/datafari

Open Source, Distributed, Big Data Enterprise Search Engine

Primary LanguageCApache License 2.0Apache-2.0

--------------------------- DATAFARI 6.1-DEV ------------------------

Datafari is an open source enterprise search solution. It is the perfect product for anyone who needs to search and analyze its corporate data and documents, both within the content and the metadata.
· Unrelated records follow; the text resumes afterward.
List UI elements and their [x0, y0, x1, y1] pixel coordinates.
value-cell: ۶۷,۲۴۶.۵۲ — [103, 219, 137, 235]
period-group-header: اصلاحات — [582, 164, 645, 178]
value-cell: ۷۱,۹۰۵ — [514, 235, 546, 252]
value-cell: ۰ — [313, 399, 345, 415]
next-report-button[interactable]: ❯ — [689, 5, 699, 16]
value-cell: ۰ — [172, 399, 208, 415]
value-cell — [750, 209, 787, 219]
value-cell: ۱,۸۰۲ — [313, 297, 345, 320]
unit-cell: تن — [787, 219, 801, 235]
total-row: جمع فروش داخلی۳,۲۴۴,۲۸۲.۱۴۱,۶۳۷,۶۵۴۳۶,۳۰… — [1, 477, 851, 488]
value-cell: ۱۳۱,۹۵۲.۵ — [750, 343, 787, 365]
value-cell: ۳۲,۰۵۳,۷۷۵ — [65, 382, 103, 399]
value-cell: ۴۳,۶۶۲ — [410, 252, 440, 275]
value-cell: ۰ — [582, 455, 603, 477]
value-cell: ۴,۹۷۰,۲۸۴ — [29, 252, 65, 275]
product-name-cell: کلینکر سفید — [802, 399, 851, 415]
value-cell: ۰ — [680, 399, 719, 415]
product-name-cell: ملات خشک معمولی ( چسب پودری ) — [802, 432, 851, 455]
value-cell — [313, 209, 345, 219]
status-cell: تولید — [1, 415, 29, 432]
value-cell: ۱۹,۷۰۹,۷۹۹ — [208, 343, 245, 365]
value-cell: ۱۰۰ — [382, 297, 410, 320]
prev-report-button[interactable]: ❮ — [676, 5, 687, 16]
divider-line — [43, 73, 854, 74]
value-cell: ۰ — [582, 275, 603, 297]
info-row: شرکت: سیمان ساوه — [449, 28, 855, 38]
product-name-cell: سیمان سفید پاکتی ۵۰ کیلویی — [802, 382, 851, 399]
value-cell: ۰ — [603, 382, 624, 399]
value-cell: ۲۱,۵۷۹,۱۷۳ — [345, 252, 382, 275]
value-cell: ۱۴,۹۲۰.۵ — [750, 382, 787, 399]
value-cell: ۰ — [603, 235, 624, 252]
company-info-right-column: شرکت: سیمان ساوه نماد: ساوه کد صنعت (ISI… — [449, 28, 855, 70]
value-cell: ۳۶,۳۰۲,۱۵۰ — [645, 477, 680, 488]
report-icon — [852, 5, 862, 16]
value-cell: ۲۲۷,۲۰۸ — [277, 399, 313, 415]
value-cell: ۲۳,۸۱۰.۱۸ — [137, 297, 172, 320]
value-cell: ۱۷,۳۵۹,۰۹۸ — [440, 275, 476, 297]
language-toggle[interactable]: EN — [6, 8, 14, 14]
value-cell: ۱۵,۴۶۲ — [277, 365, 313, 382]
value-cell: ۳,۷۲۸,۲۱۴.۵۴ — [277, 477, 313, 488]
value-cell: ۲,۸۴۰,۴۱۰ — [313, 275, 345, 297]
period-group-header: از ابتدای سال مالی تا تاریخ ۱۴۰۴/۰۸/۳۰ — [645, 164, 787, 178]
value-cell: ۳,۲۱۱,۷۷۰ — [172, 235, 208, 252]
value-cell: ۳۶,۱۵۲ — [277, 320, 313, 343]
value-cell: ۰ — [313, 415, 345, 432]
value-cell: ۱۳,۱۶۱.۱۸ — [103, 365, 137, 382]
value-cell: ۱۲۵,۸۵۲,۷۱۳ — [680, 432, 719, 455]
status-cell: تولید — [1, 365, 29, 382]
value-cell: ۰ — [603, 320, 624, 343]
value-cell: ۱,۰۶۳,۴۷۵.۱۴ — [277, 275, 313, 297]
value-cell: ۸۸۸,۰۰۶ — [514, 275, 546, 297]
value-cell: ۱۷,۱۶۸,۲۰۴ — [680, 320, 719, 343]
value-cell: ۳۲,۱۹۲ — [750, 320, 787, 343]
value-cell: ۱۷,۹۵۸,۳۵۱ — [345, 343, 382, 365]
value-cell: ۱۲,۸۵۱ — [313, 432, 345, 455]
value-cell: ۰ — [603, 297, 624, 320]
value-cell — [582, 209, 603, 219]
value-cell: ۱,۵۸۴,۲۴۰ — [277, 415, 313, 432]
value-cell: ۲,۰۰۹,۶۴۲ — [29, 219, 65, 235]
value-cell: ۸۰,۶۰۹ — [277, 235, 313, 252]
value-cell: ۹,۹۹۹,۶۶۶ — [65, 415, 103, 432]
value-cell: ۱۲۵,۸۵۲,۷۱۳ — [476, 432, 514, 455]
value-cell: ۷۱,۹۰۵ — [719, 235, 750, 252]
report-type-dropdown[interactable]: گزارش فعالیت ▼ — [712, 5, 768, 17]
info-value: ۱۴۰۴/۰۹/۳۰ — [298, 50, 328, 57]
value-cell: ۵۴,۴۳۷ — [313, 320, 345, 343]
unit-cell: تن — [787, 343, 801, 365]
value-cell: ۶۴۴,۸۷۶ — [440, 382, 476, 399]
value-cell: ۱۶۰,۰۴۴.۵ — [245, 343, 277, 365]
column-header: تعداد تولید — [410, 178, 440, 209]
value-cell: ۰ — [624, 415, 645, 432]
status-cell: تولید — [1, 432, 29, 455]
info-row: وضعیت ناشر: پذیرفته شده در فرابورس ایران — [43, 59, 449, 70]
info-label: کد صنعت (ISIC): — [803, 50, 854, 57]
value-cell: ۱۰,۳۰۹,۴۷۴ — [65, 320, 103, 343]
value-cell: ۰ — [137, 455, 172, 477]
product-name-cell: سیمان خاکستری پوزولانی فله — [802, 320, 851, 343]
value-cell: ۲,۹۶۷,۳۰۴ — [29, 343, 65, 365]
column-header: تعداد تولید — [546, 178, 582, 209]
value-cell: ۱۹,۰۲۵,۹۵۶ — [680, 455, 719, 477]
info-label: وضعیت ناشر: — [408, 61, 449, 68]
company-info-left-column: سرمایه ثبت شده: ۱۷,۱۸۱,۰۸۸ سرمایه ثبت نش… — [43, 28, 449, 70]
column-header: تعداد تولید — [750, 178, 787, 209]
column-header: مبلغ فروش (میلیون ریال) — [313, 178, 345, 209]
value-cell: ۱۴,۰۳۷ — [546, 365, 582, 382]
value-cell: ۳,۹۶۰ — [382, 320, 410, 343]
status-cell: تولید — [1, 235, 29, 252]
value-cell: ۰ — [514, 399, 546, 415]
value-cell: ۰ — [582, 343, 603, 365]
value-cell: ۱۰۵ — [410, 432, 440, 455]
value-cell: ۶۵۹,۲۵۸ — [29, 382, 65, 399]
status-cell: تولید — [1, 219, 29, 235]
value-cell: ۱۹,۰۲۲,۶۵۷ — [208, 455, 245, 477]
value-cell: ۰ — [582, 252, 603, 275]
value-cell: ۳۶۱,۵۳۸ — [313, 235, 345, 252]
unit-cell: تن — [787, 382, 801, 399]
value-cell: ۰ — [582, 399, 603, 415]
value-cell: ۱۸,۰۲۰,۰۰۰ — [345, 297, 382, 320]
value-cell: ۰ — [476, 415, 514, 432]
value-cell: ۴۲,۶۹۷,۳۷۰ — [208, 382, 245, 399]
Available as community (open source) and enterprise (proprietary) edition, Datafari is different from the competition :
- Its open source license is not aggressive, as it uses the Apache v2 license: you are free to do whatever you want with it, you just need to mention that you are using it.
- It combines three renowned Apache projects, namely Cassandra, Solr and ManifoldCF, which gives Datafari a long term vision.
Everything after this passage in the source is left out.